Sometimes you need a sandwich,
especially when it's not all you need.
Every culture calls it something

else. It's bread and something else.
Sometimes you need dry and warm.
Or you need to rationalize failure

or to read about Sufism. Sometimes
you need to be touched, seen, heard. 
But's that's all beside the point,

isn't it? when you're stomach 
and your gums ache from 
hunger. I'm making sandwiches

today. To be given to the homeless.
I see them beside the street 
where I drop off the sandwiches. 

They live in tents. Sleep on 
grass. In the wealthiest empire
ever to exist. Whatever. They

can't eat outrage. It's the sandwich
that matters, sitting there on a 
plate, a plank, or your lap. 

The distributors want bread,
bologna, cheese, and mustard.
Never mayonnaise. Someone

I'll never know lifts the sandwich,
opens their mouth, chomps,
tastes, chews, swallows. Feels

just a little bit better. I hope. 
What do I know? Nothing. I know
sometimes I've needed a sandwich.

To get from one moment
to the next. And some water. 
And a place to sleep. And sleep.

But it starts with a sandwich.
Something very particular
in the exact place you are

is what you need. What I need.
Some bread and something else.
To eat. To eat. To eat. 

From a Diary of the Plague Year (20)

Masked, we stand like sentries.
In line six feet apart at
our local post office. 

At the counter, postal
clerks query clients, shuffle
forms, tease computer

screens, and explain.
And explain. Their knowledge
and patience are gnostic.

They meet miffed 
remarks with measured
words, weighing them

like a package bound
for anywhere on the planet.
Older ones of us

in line may see 
the Post Office as sacred.
May have lived on rural

routes or in micro-towns.
The world got in touch
with us through the Post

Office. Some may have
dabbled secretly in 
philately. Or corresponded

with St. Nick. Or ordered
a baseball glove or a doll
from a catalogue as thick

as an oak stump. We 
do not know why a crowd
in power wants to wreck

this secular temple. Weary,
always mocked, the post office
is, like a library or a free

clinic, the kind of institution
that saves civilization, 
as drops of rain eventually

save crops. Which is why,
in line and masked, holding
boxes and plump 

envelopes, we accept
the wait
with everyday grace. 

Thursday, December 31, 2020

Under the Horizon

 [version two]


The Old Man got body-tired of 

and mind-bored with

labor about the same time.

Built his last rock wall at 70.

 

I thought of him today 

when I was chopping at a vegetable

garden's frozen mud in January.  


My mind let my body make my mind

think, "This shit is getting old."

How he would have phrased it. 


I felt like I thought  the sun

looks when it seems to drop

below the top of shadowed hills:

ready for bed. Of course there's more

work waiting under the horizon.

from "New Year Letter," by W.H. Auden

 Reading/video of excerpt from W.H. Auden's "New Year Letter":

https://www.youtube.com/watch?v=NTQVfZr9VZE

William Tell Ravine

 [second version]


(a tributary of the North Yuba River, Sierra County, California)

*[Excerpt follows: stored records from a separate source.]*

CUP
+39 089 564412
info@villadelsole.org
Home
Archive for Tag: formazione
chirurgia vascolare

Before he'd heard anything about Switzerland, Schiller,

Rossini & stuff, he'd looked across the river from the house

at the long white beard of William Tell Falls. The sheer-drop

ravine looked perpendicular.  No home for trout.  Im-


pulsively, at 17, he decided to hike up there.

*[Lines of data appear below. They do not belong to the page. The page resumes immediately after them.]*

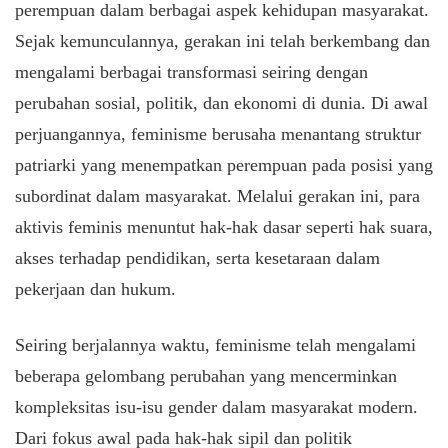
perempuan dalam berbagai aspek kehidupan masyarakat.
Sejak kemunculannya, gerakan ini telah berkembang dan
mengalami berbagai transformasi seiring dengan
perubahan sosial, politik, dan ekonomi di dunia. Di awal
perjuangannya, feminisme berusaha menantang struktur
patriarki yang menempatkan perempuan pada posisi yang
subordinat dalam masyarakat. Melalui gerakan ini, para
aktivis feminis menuntut hak-hak dasar seperti hak suara,
akses terhadap pendidikan, serta kesetaraan dalam
pekerjaan dan hukum.
Seiring berjalannya waktu, feminisme telah mengalami
beberapa gelombang perubahan yang mencerminkan
kompleksitas isu-isu gender dalam masyarakat modern.
Dari fokus awal pada hak-hak sipil dan politik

Headed out, crossed the river, climbed straight up,

more laddering than walking. Ravine was path in form 

of bedrock. Manzanita brush walled the sides.

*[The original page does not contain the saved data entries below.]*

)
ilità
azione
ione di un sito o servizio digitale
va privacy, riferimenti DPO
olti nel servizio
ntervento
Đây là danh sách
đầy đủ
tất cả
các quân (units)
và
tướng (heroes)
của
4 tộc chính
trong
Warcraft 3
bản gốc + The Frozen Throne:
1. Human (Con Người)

He got as far as the pool the falls slapped in jagged

pulses. Sounds of that constant collision careened

around the stone box. There was no climbing further.

In soaked jeans and wet boots, legs loaded up


with lactic acid, he slithered down like an arthritic

snake, satisfied to have spied on a geologic scene,

to have introduced himself to William Tell Ravine,

and to have witnessed water and rock in their own time.